Berlin Raststätte

Kern der prekären Lebenssituationen ist die Unvorhersehbarkeit, die Unplanbarkeit. Deshalb ist auch die Installation von einem HOTEL GELEM oft nicht dauerhaft. Dennoch gibt es Regelmäßigkeiten.

Seit einigen Jahren installieren einige Rroma-Familien während den Sommermonaten auf Autobahnraststätten in Berlin eine temporäre Zeltstatt. Dieses Jahr ist es die Autobahnraststätte Waldeck-West. Während sich eine Regionalzeitung echauffiert, von “machtlosen Behörden” schreibt und Polizeikontrollen fordert, entsteht auf der Raststätte ein wenig Alltag. Zelte stehen zwischen den Parkbuchten, Geschirr, Sitzkissen und Decken finden sich auf den blauen, festmontierten Tischen des Rastplatzes, Wäsche hängt zum Trocknen über dem Zaun.

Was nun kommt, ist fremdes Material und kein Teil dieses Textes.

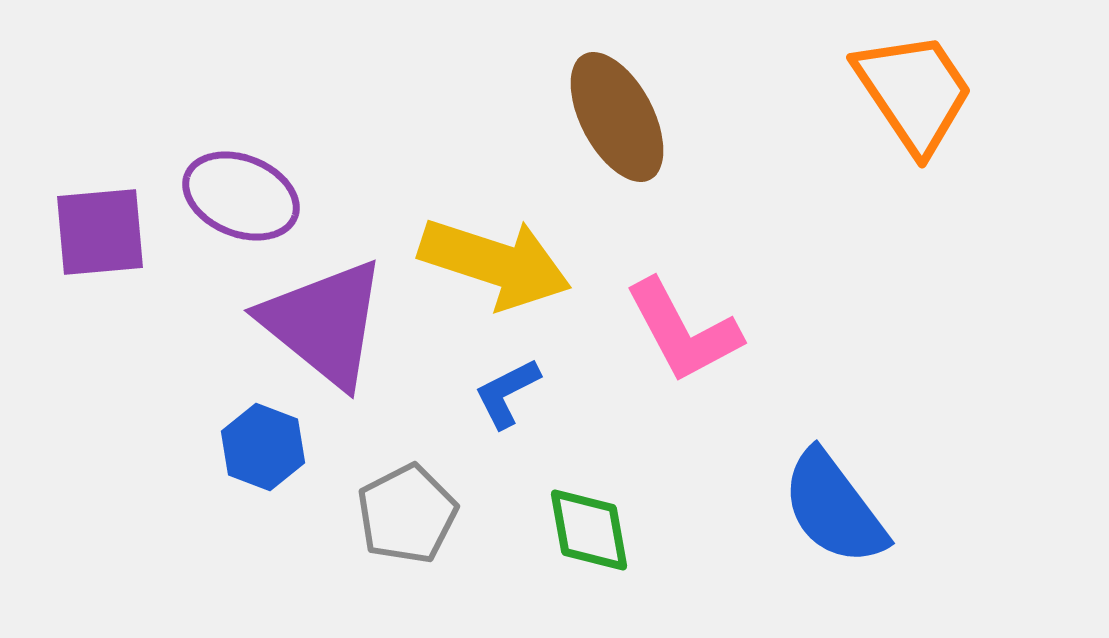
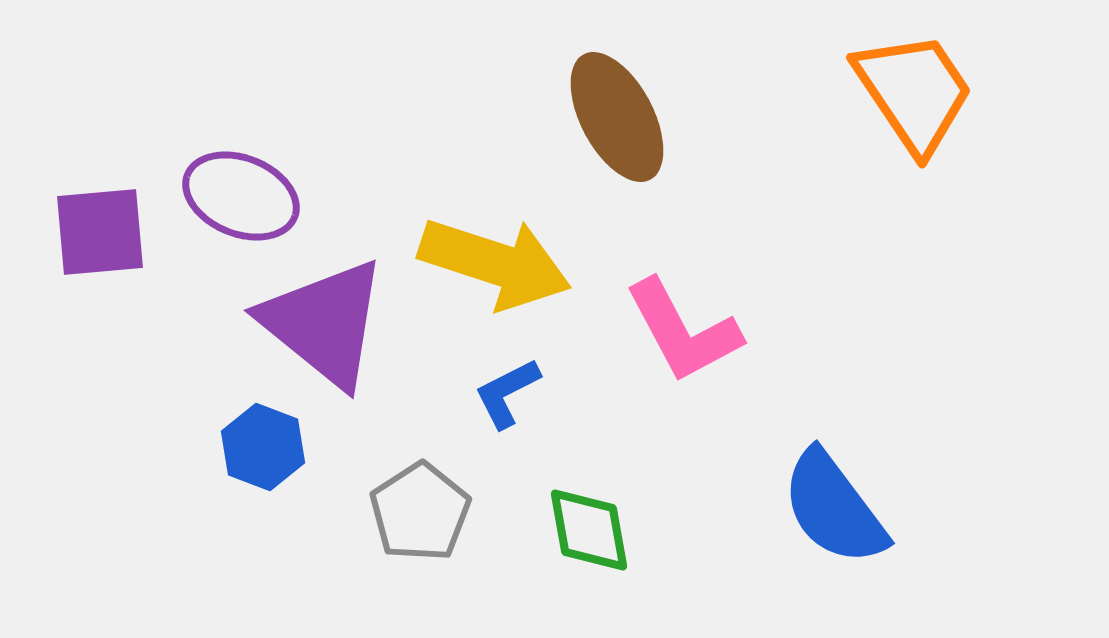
gray pentagon: moved 13 px right, 2 px up; rotated 6 degrees counterclockwise
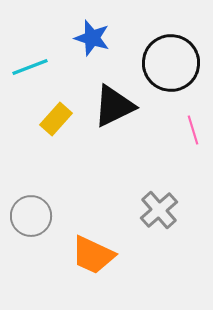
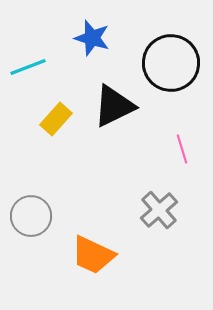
cyan line: moved 2 px left
pink line: moved 11 px left, 19 px down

Zwar ist das Campieren auf Raststätten nicht erlaubt, jedoch mehr als ein Platzverbot zieht diese Ordnungswidrigkeit nicht nach sich. Vor einem Jahr wurde eigens ein privater Wachschutz angeheuert – doch natürlich sind die Menschen dadurch nicht zu vertreiben. Wohin sollten sie? Sie kommen aus Ländern, in denen die Lebensverhältnisse noch viel prekärer sind als hier, und Gewalt gegen Rroma ist für sie nichts neues. In den warmen Jahreszeiten versuchen sie ihr Glück in Berlin. Für ein dauerhaftes Bidonville wie in Frankreich sind die klimatischen und vielleicht auch die politischen Bedingungen in der deutschen Hauptstadt jedoch zu unwirtlich. Diejenigen, die in Berlin bleiben werden, müssen im Winter in jenen Wohnungen Zuschlupf suchen, die zimmerweise oder gar matratzenweise vermietet werden. Als Vermieter agieren meist Menschen, die selbst zuunterst in der sozialen und wirtschaftlichen Ordnung stehen und von wenig Sozialhilfe oder Rente leben. Ihre Wohnungen geben sie zu horrenden Preisen weiter. Damit entsteht eine seltsame Selbstorganisation unter dem Radar von Mieterschutz oder Einwohnerkontrolle, da wo auch die Behörden nicht genau hingucken wollen, wo selbst Sozialarbeit und Rromaverbände an Grenzen stoßen. Doch die entstandene Unsichtbarkeit von Armut und Elend ist trügerisch. Die Menschen und ihr Schicksal werden nicht anerkannt, im Gegenteil: auf Kosten dieser Menschen hält eine Mehrheitsgesellschaft einzig eine Selbstgefälligkeit und Selbstgerechtigkeit aufrecht. Der Versuch dieser fünfzig Menschen in Waldeck, wenigstens für eine kurze Zeitspanne hier ihre Zelte aufzuschlagen, ist wohl kaum eine tatsächliche Bedrohung für die Deutsche Hauptstadt mit 3.5 Millionen Einwohnern. Am Rande der Gesellschaft und an einem unwirtlichen Platz am Rande der Stadt, in Mitten des Autobahnlärms und unmittelbar in der Flugschneise des Flughafens Schönefeld gelegen, sollte diese Zeltstatt vielleicht weniger als Parallelgesellschaft verstanden werden, sondern eher als ein Phänomen der Verteilung von Chancen, Gütern und Aufmerksamkeiten am äussersten Rande einer globalisierten Konsum- und Kommunikationsgesellschaft.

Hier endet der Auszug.